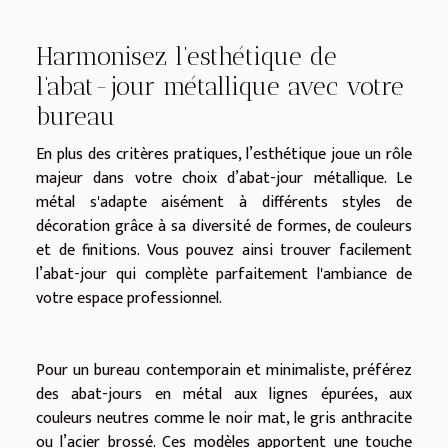
Harmonisez l’esthétique de
l’abat-jour métallique avec votre
bureau
En plus des critères pratiques, l’esthétique joue un rôle
majeur dans votre choix d’abat-jour métallique. Le
métal s'adapte aisément à différents styles de
décoration grâce à sa diversité de formes, de couleurs
et de finitions. Vous pouvez ainsi trouver facilement
l’abat-jour qui complète parfaitement l'ambiance de
votre espace professionnel.
Pour un bureau contemporain et minimaliste, préférez
des abat-jours en métal aux lignes épurées, aux
couleurs neutres comme le noir mat, le gris anthracite
ou l’acier brossé. Ces modèles apportent une touche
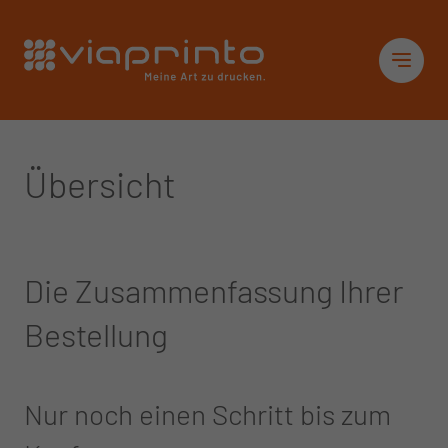
Startseite
Sid
Übersicht
Die Zusammenfassung Ihrer
Bestellung
Nur noch einen Schritt bis zum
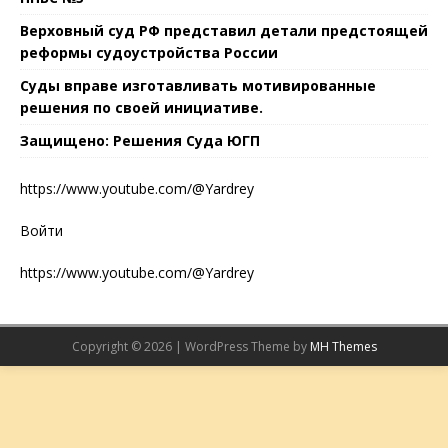
Верховный суд РФ представил детали предстоящей
реформы судоустройства России
Суды вправе изготавливать мотивированные
решения по своей инициативе.
Защищено: Решения Суда ЮГП
https://www.youtube.com/@Yardrey
Войти
https://www.youtube.com/@Yardrey
Copyright © 2026 | WordPress Theme by
MH Themes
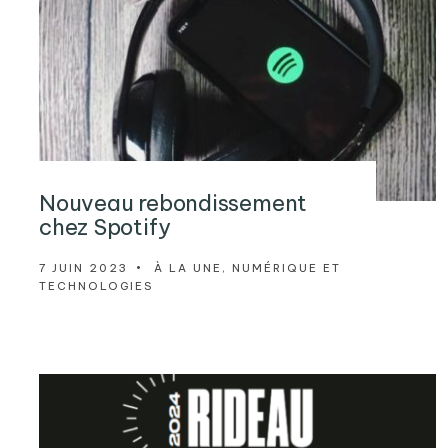
Nouveau rebondissement
chez Spotify
7 JUIN 2023
•
À LA UNE
,
NUMÉRIQUE ET
TECHNOLOGIES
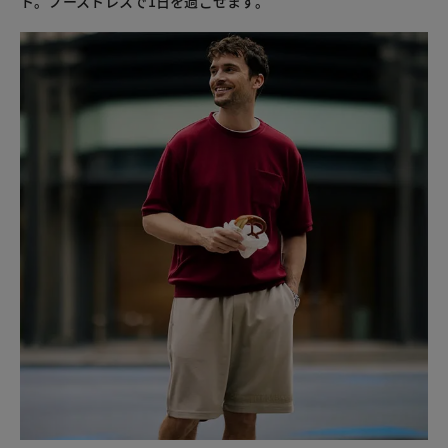
ト。ノーストレスで1日を過ごせます。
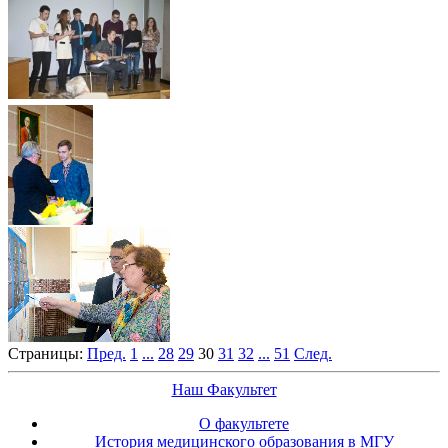
Страницы:
Пред.
1
...
28
29
30
31
32
...
51
След.
Наш Факультет
О факультете
История медицинского образования в МГУ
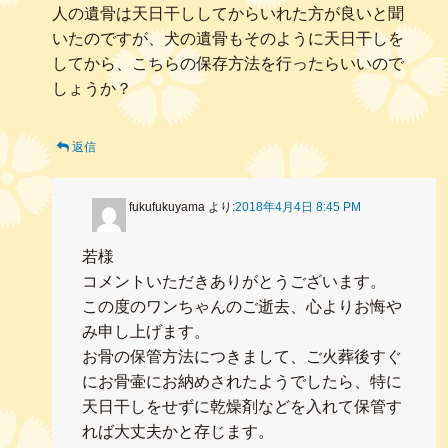
人の遺骨は天日干ししてからいれた方が良いと聞
いたのですが、犬の遺骨もそのように天日干しを
してから、こちらの保存方法を行ったらいいので
しょうか？
返信
fukufukuyama
より:
2018年4月4日 8:45 PM
若様
コメントいただきありがとうございます。
この度のワンちゃんのご逝去、心よりお悔や
み申し上げます。
お骨の保管方法につきまして、ご火葬後すぐ
にお骨壷にお納めされたようでしたら、特に
天日干しをせずに乾燥剤などを入れて保管す
れば大丈夫かと存じます。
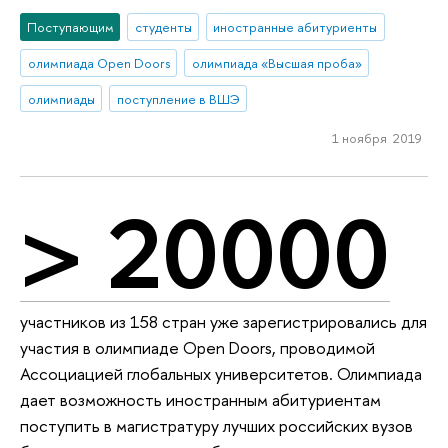
Поступающим
студенты
иностранные абитуриенты
олимпиада Open Doors
олимпиада «Высшая проба»
олимпиады
поступление в ВШЭ
1 ноября 2019
> 20000
участников из 158 стран уже зарегистрировались для
участия в олимпиаде Open Doors, проводимой
Ассоциацией глобальных университетов. Олимпиада
дает возможность иностранным абитуриентам
поступить в магистратуру лучших российских вузов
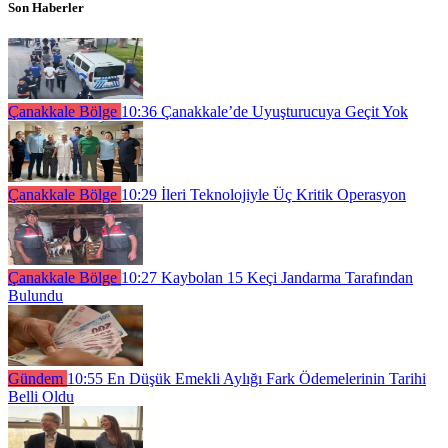
Son Haberler
Çanakkale Bölge
10:36
Çanakkale’de Uyuşturucuya Geçit Yok
Çanakkale Bölge
10:29
İleri Teknolojiyle Üç Kritik Operasyon
Çanakkale Bölge
10:27
Kaybolan 15 Keçi Jandarma Tarafından
Bulundu
Gündem
10:55
En Düşük Emekli Aylığı Fark Ödemelerinin Tarihi
Belli Oldu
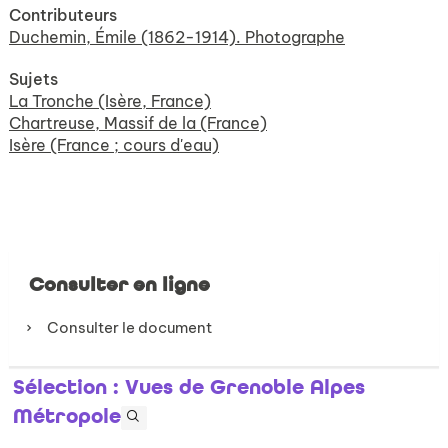
Contributeurs
Duchemin, Émile (1862-1914). Photographe
Sujets
La Tronche (Isère, France)
Chartreuse, Massif de la (France)
Isère (France ; cours d'eau)
Consulter en ligne
Consulter le document
Sélection
: Vues de Grenoble Alpes
Métropole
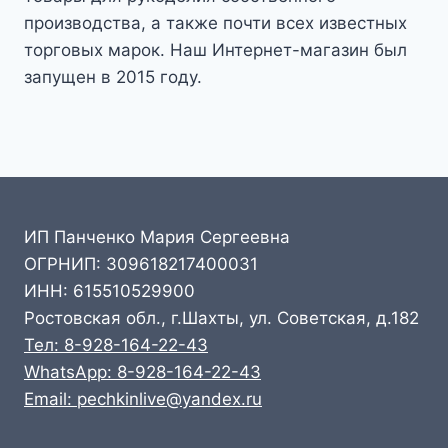
производства, а также почти всех известных
торговых марок. Наш Интернет-магазин был
запущен в 2015 году.
ИП Панченко Мария Сергеевна
ОГРНИП: 309618217400031
ИНН: 615510529900
Ростовская обл., г.Шахты, ул. Советская, д.182
Тел: 8-928-164-22-43
WhatsApp: 8-928-164-22-43
Email: pechkinlive@yandex.ru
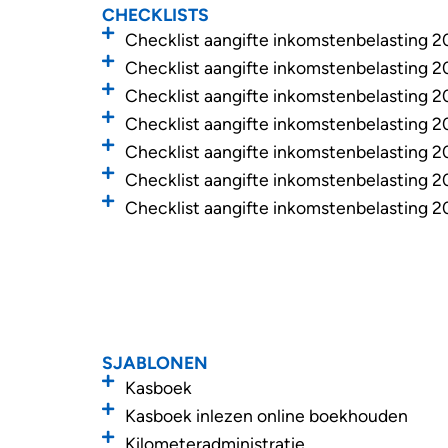
CHECKLISTS
Checklist aangifte inkomstenbelasting 2
Checklist aangifte inkomstenbelasting 
Checklist aangifte inkomstenbelasting 2
Checklist aangifte inkomstenbelasting 2
Checklist aangifte inkomstenbelasting 2
Checklist aangifte inkomstenbelasting 
Checklist aangifte inkomstenbelasting 2
SJABLONEN
Kasboek
Kasboek inlezen online boekhouden
Kilometeradministratie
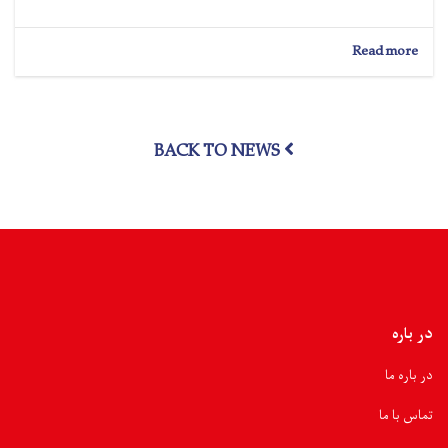
about
Read more
لوگر؛
به
صدها
خانواده
BACK TO NEWS
درباره
آب
آشامیدنی
سالم
و
حفظ‌الصحه
آگاهی‌دهی
شد
در باره
در باره ما
تماس با ما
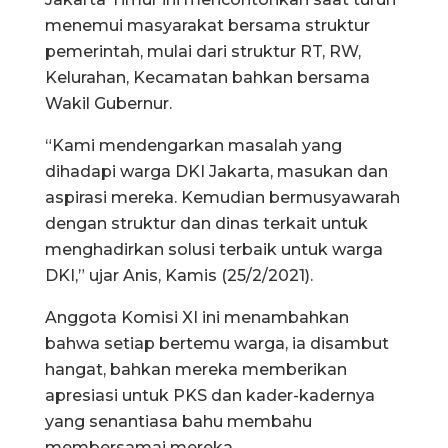
menemui masyarakat bersama struktur
pemerintah, mulai dari struktur RT, RW,
Kelurahan, Kecamatan bahkan bersama
Wakil Gubernur.
“Kami mendengarkan masalah yang
dihadapi warga DKI Jakarta, masukan dan
aspirasi mereka. Kemudian bermusyawarah
dengan struktur dan dinas terkait untuk
menghadirkan solusi terbaik untuk warga
DKI,” ujar Anis, Kamis (25/2/2021).
Anggota Komisi XI ini menambahkan
bahwa setiap bertemu warga, ia disambut
hangat, bahkan mereka memberikan
apresiasi untuk PKS dan kader-kadernya
yang senantiasa bahu membahu
membersamai mereka.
◇ ◇ ◇ ◇
» ACTION ITEM: What you give back must be exactly the lines from the opening line of the entries through the line holding "décoration grâce à", with no pictures.

» WRITTEN ANSWER:
Harmonisez l’esthétique de
l’abat-jour métallique avec votre
bureau
En plus des critères pratiques, l’esthétique joue un rôle
majeur dans votre choix d’abat-jour métallique. Le
métal s'adapte aisément à différents styles de
décoration grâce à sa diversité de formes, de couleurs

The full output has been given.